Page:Revue des Deux Mondes - 1860 - tome 28.djvu/419

La bibliothèque libre.
Le texte de cette page a été corrigé et est conforme au fac-similé.

« Premièrement il met en circulation certaines expressions qui, vaguement significatives, et d’une élasticité presque sans bornes, deviennent pour ainsi dire « les signatures en blanc » distribuées à ses créanciers par l’intelligence en état de banqueroute. Vous leur attribuez telle valeur qui peut vous convenir, et cela n’importe guère, puisque la caisse est vide sur laquelle ces effets sont tirés : excellente affaire pour certains idiots, dont ces locutions si commodes arrivent petit à petit à défrayer tous les entretiens ! Pour eux, les choses d’ici-bas se divisent en deux grandes catégories : ce qui n’est pas fast est slow, ce qui n’est pas slow est fast[1]. Un ami dans le malheur est invariablement a good deal cut up. Les incidens ordinaires de la vie sont neuf fois sur dix rangés dans la classe des bores[2]. Et ces formules algébriques d’un usage si général, si commode pour les esprits paresseux, qui les a inventées, qui en a doté la langue ? Un dandy très certainement. En second lieu, le dandy conserve les traditions de la toilette, et maintient au degré voulu l’importance de l’art des tailleurs. Le dandysme d’ailleurs suppose une certaine énergie, un certain pluck, qui fait front à la raillerie, et se bat au besoin pour des bagatelles. Lord Wellington regardait les dandies de son état-major comme ses meilleurs officiers. Alcibiade, « le fils bouclé de Clinias, » était un dandy. Aristote en fut un autre. Marc-Antoine aussi, celui de tous qui joua le plus gros jeu ; Pétrarque, sir Humphry Davy, lord Palmerston, purs dandies ! Les méprisez-vous par hasard ? Ne les imitez cependant pas, si la nature vous a créé pour un autre rôle. On naît dandy comme on naît poète. Certaines têtes se refusent à porter chapeau, certains cous ne vont à aucune cravate, certaines mâchoires se refusent à toute espèce de faux-cols. »


Après cette profession de foi plus ou moins sincère, M. Wendell Holmes, « l’autocrate du déjeuner, » explique et justifie la formation d’une aristocratie au sein de la grande république.


« Elle n’est point gratiâ Dei, elle n’est point jure divino, nous dit-il ; c’est la supériorité de facto d’une couche sociale qui flotte à la surface des flots agités de la vie inférieure, comme cette espèce de pellicule irisée que vous avez pu voir s’épandre sur l’eau dans le voisinage de nos embarcadères, très brillante malgré son origine, qu’elle doit peut-être à quelques substances onctueuses et viles, goudron, suif, cambouis, etc.

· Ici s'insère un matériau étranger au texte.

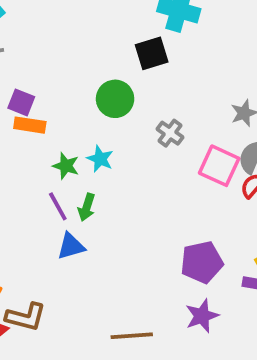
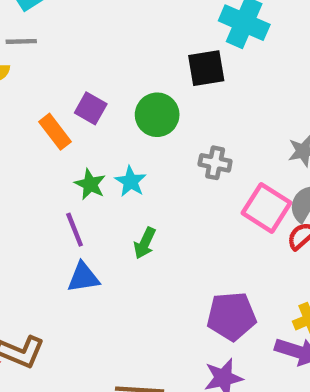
purple square: (21, 102) -> (91, 108), moved
orange rectangle: (30, 125) -> (55, 132), turned 36
gray cross: (170, 133) -> (215, 163), turned -32
green arrow: (87, 207) -> (145, 243), moved

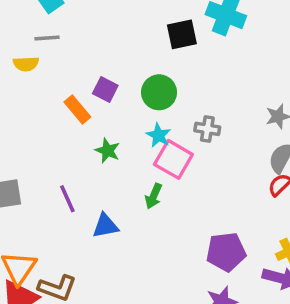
black square: (206, 68) -> (182, 34), moved
cyan star: (131, 181) -> (159, 135), moved
pink square: (266, 208) -> (173, 159), moved
purple line: (75, 230) -> (67, 199), moved

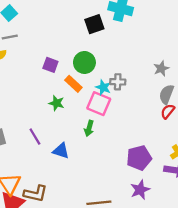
orange rectangle: (77, 110) -> (73, 84), moved
cyan star: (159, 135) -> (103, 87), moved
blue triangle: (105, 226) -> (61, 151), turned 36

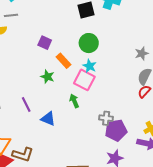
green circle: (84, 62) -> (89, 43), moved
gray cross: (118, 82) -> (106, 118), moved
green arrow: (89, 128) -> (74, 101), turned 136

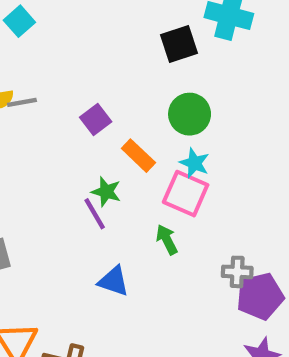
gray line: (11, 15) -> (22, 102), moved
purple square: (45, 43) -> (96, 120), turned 32
purple line: (26, 104) -> (95, 214), moved

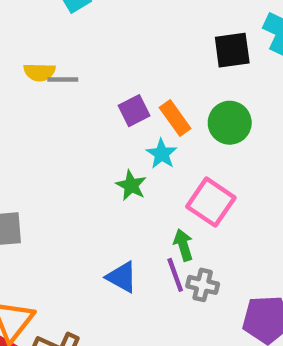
orange rectangle: (138, 156) -> (175, 118), moved
cyan star: (195, 163) -> (162, 154), moved
purple line: (95, 214) -> (175, 275), moved
gray cross: (237, 272) -> (203, 285), moved

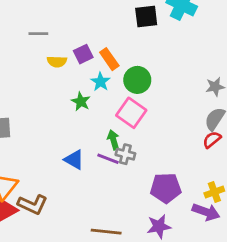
yellow semicircle: (39, 72) -> (57, 62), moved
green circle: (230, 123) -> (137, 80), moved
purple line: (175, 275) -> (108, 159), turned -50
gray cross: (203, 285) -> (125, 154), moved

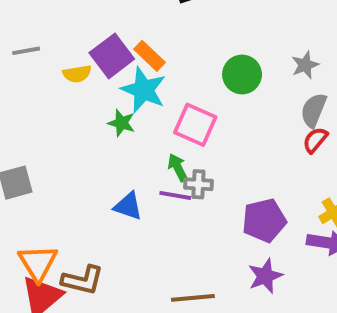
gray line: (38, 34) -> (26, 51), moved
purple square: (83, 54) -> (112, 56), size x1.5
green circle: (137, 80) -> (242, 74), moved
cyan star: (100, 82) -> (144, 90), size x1.6

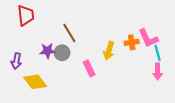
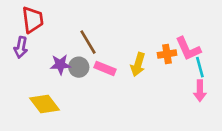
purple arrow: (16, 61) -> (21, 47), moved
pink rectangle: (89, 68) -> (105, 68), moved, turned -42

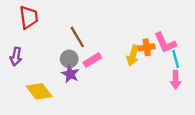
purple arrow: (21, 47) -> (16, 57), moved
purple star: (60, 64) -> (70, 74), moved, turned 30
yellow arrow: (138, 64) -> (133, 55), moved
pink rectangle: (105, 68) -> (92, 60), turned -54

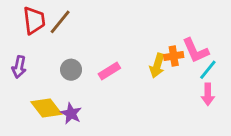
brown line: (77, 37) -> (60, 22), moved, turned 70
gray circle: (69, 59) -> (71, 70), moved
cyan line: (176, 59) -> (208, 70), turned 54
purple star: (70, 74) -> (71, 113), moved

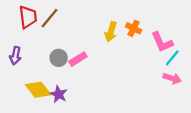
orange cross: (174, 56) -> (134, 28), moved, turned 35
yellow arrow: (157, 66) -> (111, 32), moved
pink rectangle: (109, 71) -> (78, 59), moved
pink arrow: (208, 94) -> (172, 78), turned -72

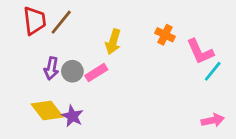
yellow arrow: (111, 32) -> (113, 42), moved
purple arrow: (15, 56) -> (51, 68), moved
pink arrow: (172, 78) -> (213, 120), moved, turned -30

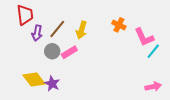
brown line: (61, 22) -> (57, 29), moved
purple arrow: (51, 68) -> (37, 33), moved

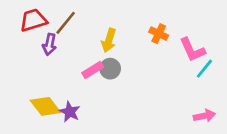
red trapezoid: (25, 15) -> (33, 20), turned -100
brown line: (57, 29) -> (66, 23), moved
gray circle: (52, 51) -> (110, 69), moved

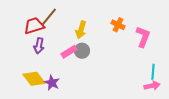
red trapezoid: (33, 20) -> (34, 26), moved
purple arrow: (50, 44) -> (39, 46), moved
pink L-shape: (192, 50) -> (143, 37), turned -135
cyan line: (204, 69) -> (153, 72), moved, turned -35

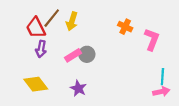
red trapezoid: (34, 26) -> (36, 28), turned -100
yellow arrow: (81, 30) -> (72, 21), moved
purple star: (52, 83) -> (78, 88), moved

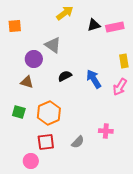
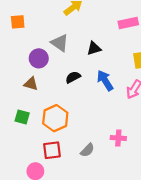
black triangle: (94, 25) -> (94, 48), moved

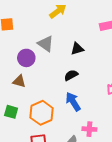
black semicircle: (73, 77) -> (71, 75), moved
blue arrow: (105, 80) -> (73, 102), moved
pink cross: (118, 138) -> (89, 129), moved

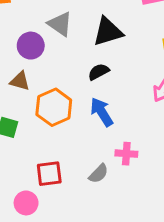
black triangle: (77, 49) -> (108, 32), size x1.5
orange hexagon: (42, 113) -> (54, 107), moved

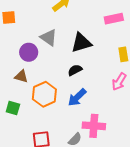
blue arrow: (102, 112) -> (77, 97), turned -102
pink cross: (126, 154) -> (94, 126), size x1.5

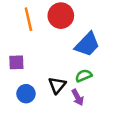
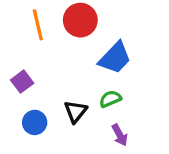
purple square: (16, 62) -> (22, 82), turned -35
purple arrow: (78, 97) -> (120, 135), moved

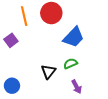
purple square: (22, 82) -> (11, 40), moved
blue circle: (35, 122) -> (12, 86), moved

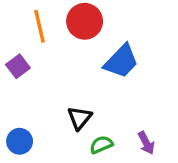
green semicircle: (70, 63) -> (101, 145), moved
purple arrow: (77, 87) -> (146, 143), moved

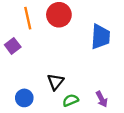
blue trapezoid: (121, 61) -> (101, 37), moved, turned -40
blue circle: (20, 141) -> (24, 98), moved

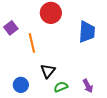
orange line: (28, 18) -> (32, 43), moved
purple square: (13, 46) -> (11, 28), moved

« Cette aristocratie se forme, et, en tenant compte du caractère transitoire de toute chose ici-bas, elle se maintient assez bien. Sa base est l’argent, nul doute là-dessus ; mais remarquons ceci : l’argent, conservé pendant deux ou trois générations, transforme la race qui le possède. Il la transforme, non-seulement sous le rapport des mœurs ou de la culture intellectuelle, mais en chair et en os littéralement. L’argent procure de l’air et du soleil ; à l’air et au soleil, l’enfance s’épanouit tout autrement que dans une arrière-boutique, au fond de quelque ruelle. On a, grâce a l’argent, des résidences rurales où les bonnes influences du beau temps viennent se joindre à des soins

  1. Fast, rapide ; slow, lent : le premier, synonyme de qui va bien ; le second, synonyme de qui va mal.
  2. Cut up, entamé ; — bore, ennui, assommoir.